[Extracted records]
____________________

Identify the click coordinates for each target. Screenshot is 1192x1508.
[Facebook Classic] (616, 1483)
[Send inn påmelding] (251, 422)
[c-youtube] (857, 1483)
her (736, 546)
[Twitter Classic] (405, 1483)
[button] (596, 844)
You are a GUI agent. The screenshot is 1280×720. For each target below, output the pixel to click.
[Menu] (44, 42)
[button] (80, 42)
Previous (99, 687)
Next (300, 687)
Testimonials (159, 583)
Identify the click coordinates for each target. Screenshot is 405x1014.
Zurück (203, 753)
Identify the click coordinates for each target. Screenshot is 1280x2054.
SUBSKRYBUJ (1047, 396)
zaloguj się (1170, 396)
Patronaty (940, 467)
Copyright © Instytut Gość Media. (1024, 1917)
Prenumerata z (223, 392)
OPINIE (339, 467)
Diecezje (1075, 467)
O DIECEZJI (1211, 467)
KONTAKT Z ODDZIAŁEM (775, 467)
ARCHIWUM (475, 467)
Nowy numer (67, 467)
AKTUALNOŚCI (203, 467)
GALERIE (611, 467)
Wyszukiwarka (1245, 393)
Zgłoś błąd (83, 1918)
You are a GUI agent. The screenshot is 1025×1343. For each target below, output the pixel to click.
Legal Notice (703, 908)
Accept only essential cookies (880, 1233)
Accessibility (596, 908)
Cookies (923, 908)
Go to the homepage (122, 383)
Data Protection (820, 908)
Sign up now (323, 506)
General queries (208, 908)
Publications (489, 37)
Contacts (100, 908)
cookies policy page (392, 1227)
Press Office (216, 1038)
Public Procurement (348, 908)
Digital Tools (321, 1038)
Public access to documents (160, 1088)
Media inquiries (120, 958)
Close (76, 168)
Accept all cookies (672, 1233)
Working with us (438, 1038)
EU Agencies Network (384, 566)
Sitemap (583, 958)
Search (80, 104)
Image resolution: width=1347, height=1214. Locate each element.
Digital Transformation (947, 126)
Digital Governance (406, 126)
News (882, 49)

____________________

ASSIGNED TASK. Quote the records above from their first line through the line containing "Screenshot is 1280x2054.", both ends included.

EXERCISE OUTPUT.
Identify the click coordinates for each target. Screenshot is 1192x1508.
[Facebook Classic] (616, 1483)
[Send inn påmelding] (251, 422)
[c-youtube] (857, 1483)
her (736, 546)
[Twitter Classic] (405, 1483)
[button] (596, 844)
You are a GUI agent. The screenshot is 1280×720. For each target below, output the pixel to click.
[Menu] (44, 42)
[button] (80, 42)
Previous (99, 687)
Next (300, 687)
Testimonials (159, 583)
Identify the click coordinates for each target. Screenshot is 405x1014.
Zurück (203, 753)
Identify the click coordinates for each target. Screenshot is 1280x2054.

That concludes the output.